“Now, a little more about the tillage. I told you how we worked the surface of that ground and made it fine and nice. After five or six years, perhaps, of this kind of work, I got to thinking if I had some tool that would stir that ground to the bottom of the plowed furrow and mix it very deeply and thoroughly, I might get still better results out of the tillage. I happened to be in town one morning in the fall, when we had some wheat land (clover sod) plowed and prepared for wheat. I had harrowed and rolled it and made it as nice as I could.—It was what the neighbors would call all ready for sowing and more than ready. In town I saw a man trying to sell a two-horse cultivator. I think it was made in this State. It was the first one I ever saw—you can judge how long ago. It was a big, heavy, cumbersome thing,—a horse-killer. I thought, if I only had that, I knew I could increase the fertility of our soil still more. I hadn’t any money. We hadn’t got far enough that there was a dollar to spare. What did I do? I gave my note for $50 and took that cultivator home with me. I could have bought it for $35 in money, but I didn’t have it. My wife didn’t say a word when I got home. I have heard since that she did a lot of crying to think I would go in debt $50 more, and all for that thing.
“I got home about eleven o’clock and you can well suspect that I couldn’t eat any dinner that day. I hitched up and went right to work, and told my wife I couldn’t stop for any dinner. I rode that cultivator that day and tore up that field in a way land was never torn up in our section before. There was nothing to do it with. The soil would roll up and tumble over. After going lengthwise I went crosswise. A thousand hogs couldn’t have made it rougher. The neighbors looked on and said that ’Terry would do ’most anything if you would only let him ride.’ The worst of it was, I really didn’t know but what they were right, and all he would get out of it was the riding. It was a serious thing. I had to wait until the harvest time before I could know.

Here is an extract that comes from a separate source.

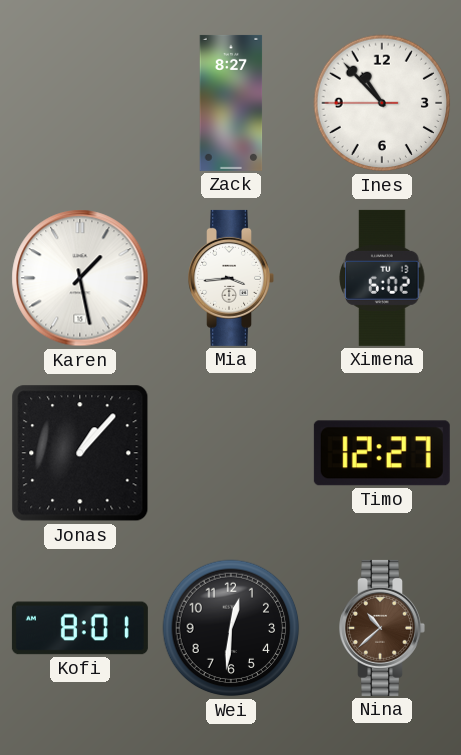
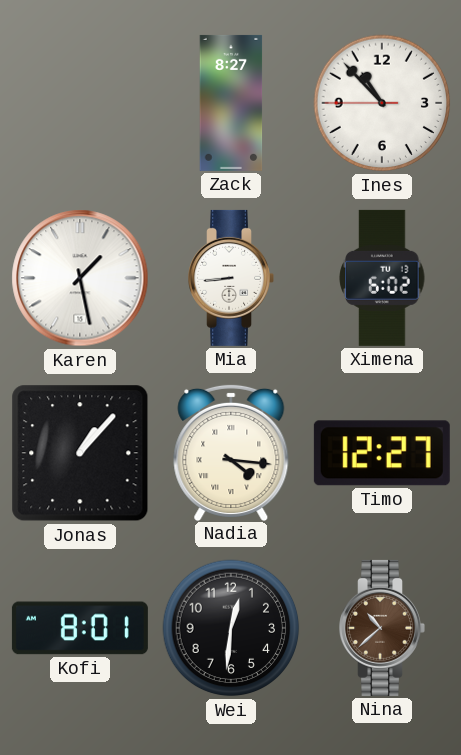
Mia: 3:44 -> 8:44
Nadia: none -> 4:16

“What was the result? I got ten bushels of wheat more per acre than had ever grown on the land before, without any manure or fertilizer having been applied since it grew the previous crop in the rotation. Clover had been grown. It was a clover sod. I didn’t know how much came from the clover and how much from the tillage. I didn’t care, they went together to get that result. I asked some of the old settlers how much had been grown there per acre during their recollection. They said twenty-three bushels was the most they had known. I got thirty-three. The neighbors said, ’It happened so, you can’t do it again.’ You know how they talk, to make out nothing can be done with an old farm. I was interested in doing it again. I paid that note and had a large margin of profit left, you see, out of the extra wheat. It all came right.